Today we begin a six-part series on the Great Lakes of North America, starting with Lake Erie. Lake Erie’s name comes from the Erie tribe, a shortened form of the Iroquoian word erielhonan, which means “long tail.”
Lake Erie is the fourth largest lake (by surface area) of the five Great Lakes. It is the southernmost, shallowest, and smallest by volume of the Great Lakes and therefore also has the shortest average water residence time (or detention time), which averages at about 2.6 years. Lake Erie’s water level fluctuates with the seasons as in the other Great Lakes. Generally, the lowest levels are in January and February, and the highest in June or July, although there have been exceptions. In winter, being the shallowest of the Great Lakes, it is the most likely to freeze and frequently does. In 2010, meteorologists reported that the lake had frozen over, marking the first time the lake had completely frozen over since the winter of 1995–1996. In past years, lake ice was so thick that it was possible to drive over it or go sailing on iceboats; but in the first decade of the 21st century, the ice has not been thick enough for such activities.
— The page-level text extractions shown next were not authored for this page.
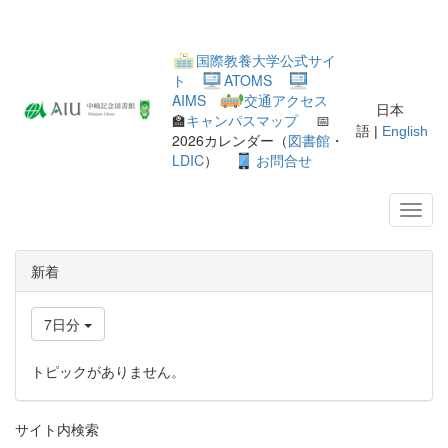
国際教養大学公式サイ
ト
ATOMS
AIMS
交通アクセス
日本
🏫
キャンパスマップ
📅
語 |
English
2026カレンダー（
図書館
・
LDIC
）
お問合せ
新着
7日分
トピックがありません。
サイト内検索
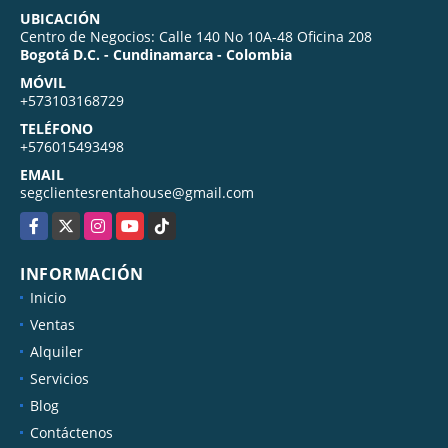
UBICACIÓN
Centro de Negocios: Calle 140 No 10A-48 Oficina 208
Bogotá D.C. - Cundinamarca - Colombia
MÓVIL
+573103168729
TELÉFONO
+576015493498
EMAIL
segclientesrentahouse@gmail.com
Facebook
X
Instagram
YouTube
TikTok
INFORMACIÓN
Inicio
Ventas
Alquiler
Servicios
Blog
Contáctenos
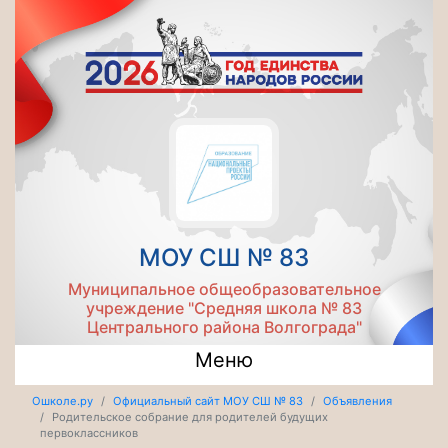
МОУ СШ № 83
Муниципальное общеобразовательное
учреждение "Средняя школа № 83
Центрального района Волгограда"
Меню
Ошколе.ру
Официальный сайт МОУ СШ № 83
Объявления
Родительское собрание для родителей будущих
первоклассников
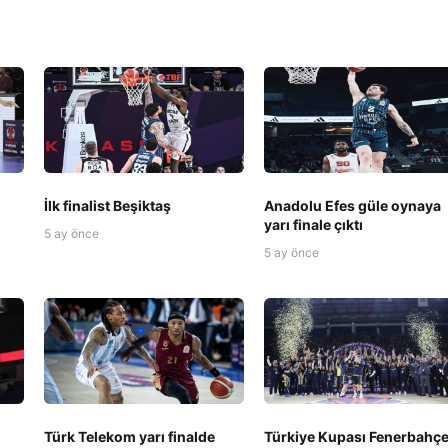
İlk finalist Beşiktaş
Anadolu Efes güle oynaya
yarı finale çıktı
5 ay önce
5 ay önce
Türk Telekom yarı finalde
Türkiye Kupası Fenerbahç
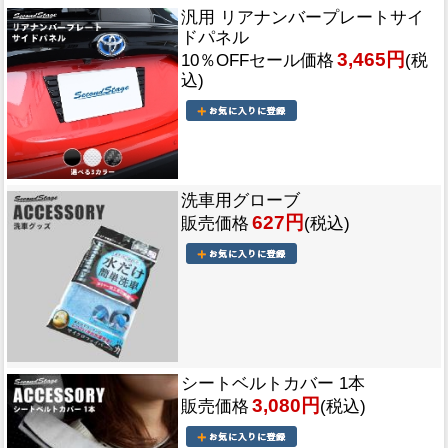
汎用 リアナンバープレートサイ
ドパネル
3,465円
10％OFFセール価格
(税
込)
洗車用グローブ
627円
販売価格
(税込)
シートベルトカバー 1本
3,080円
販売価格
(税込)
Lake Erie is bounded by the province of Ontario to the north, and the states of Ohio, Pennsylvania, and New York to the south, and Michigan to the west. The outflow from the lake provides hydroelectric power to Canada and the U.S. as it spins huge turbines at Niagara Falls. In a previous post, we discussed the detrimental effect of algal bloom on Lake Erie; pollution and protection have been a problem since the 1950’s and 60’s, and until the Clean Water Act was passed in 1973 and an International Water Quality Agreement between the US and Canada that same year, the amount of industrial waste and inadequately-treated sewage discharged into the lake was estimated at 1.5 billion gallons per day. Efforts are still on-going to restore the integrity of Lake Erie’s waters.
Lake Erie is by no means obsolete, though. The lake supports a strong sport fishery, as well as commercial fishing, and ice fishing when the lake has frozen over. Additionally, there are public parks, shipwreck dives, islands (most notably Kelleys island, Pellee island and South Bass island), water sports, cruises, biking and hiking, and vineyards along the shoreline. Lake Erie also floats commercial shipping enterprises with numerous ports and lighthouses. Take time this summer to explore some of the wonders of this Great Lake!